Scientists now know of over nine hundred antimicrobial peptides, and the number is growing at an exponential rate. The diversity of these peptides is astounding: even closely related species have a different set of AMP that little resemble those of even their closest evolutionary siblings. And almost every animal or insect examined has not merely one, but a palette of antimicrobial peptides in their genome, expressed as peptides found in epithelial tissues, blood cells, haemolymph and saliva. Not only the sequence of these peptides is diverse. Their structure also spans an amazing range of shapes, sizes and architectures. Some resemble a helix, others form two-dimensional sheets, and still others form complex rings and branches through multiple internal bonds. Further, many of these AMPs are processed by the cell after being translated from genes into peptides: glycosylation, amidation, halogenation and proteolytic cleavage are common modifications. Given the diversity of genes and structures, scientists have spent a long time trying to understand the unique effectiveness of AMP in combating microbial infections.

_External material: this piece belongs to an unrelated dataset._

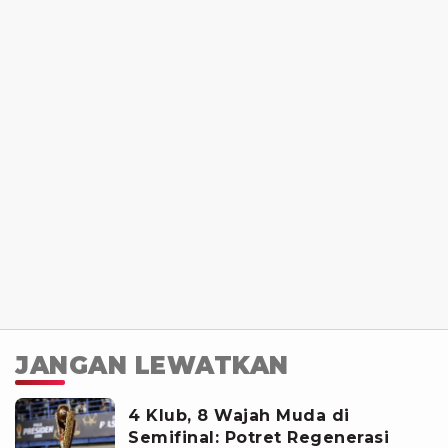
JANGAN LEWATKAN
4 Klub, 8 Wajah Muda di
Semifinal: Potret Regenerasi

The first question that arose after the discovery of antimicrobial peptides was why resistant strains of bacteria had not evolved, especially since AMP genes were so evolutionarily ancient. The first key to this is the very diversity that has confounded scientists. Imagine if each species of plant and animal had evolved the genetic ability to produce between five and twenty broad-spectrum antibiotics, all of which were available for use as a kind of antibiotic "cocktail" whenever infection threatened! This diversity makes it very hard for bacteria to evolve resistance – just when it figures out how to evade one AMP, nineteen more are there to make sure it doesn't pass on that knowledge. Further, the target of antimicrobial peptides is almost impossible for bacteria to avoid: the bacterial membrane itself.

Bacterial membranes are made up of a double layer of molecules called phospholipids. Briefly, the "phospho" part of the membrane molecule is hydrophilic and prefers to be in water, thus facing both the inside and the outside of the bacterium. The "lipid" part of the membrane molecule is hydrophobic, preferring not to be exposed to water, and so gets sandwiched in the middle of the membrane. (Touch your four fingertips together in front of you; the fingers are like the lipid part of the membrane, the palms are like the phospho part. To the left of your hands is inside the cell, to the right is outside.) This makes an effective barrier because most molecules are either overall-hydrophilic or overall-hydrophobic; either way, the phospolipid bilayer will prevent both kinds of molecules from crossing into (or out of) the cell.

The exception, of course, are antimicrobial peptides. Regardless of the diverse sequences they possess, all AMP have the characteristic of being "amphipathic" – possessing both hydrophobic and hydrophilic sequences of amino acids in the same peptide. Carefully spaced, these amino acids first carpet the bacterial membrane, merging with the hydrophilic phospho exterior of the membrane and thinning it. The AMP then swing around so that their hydrophobic amino acids can merge with the lipid layer of the membrane. As this happens, pores begin to form in the membrane and more AMP are able to slip inside the bacterium, repeating the process from the inside. Pores expand and soon the membrane collapses, destroying the bacterium and freeing the AMP to find another target.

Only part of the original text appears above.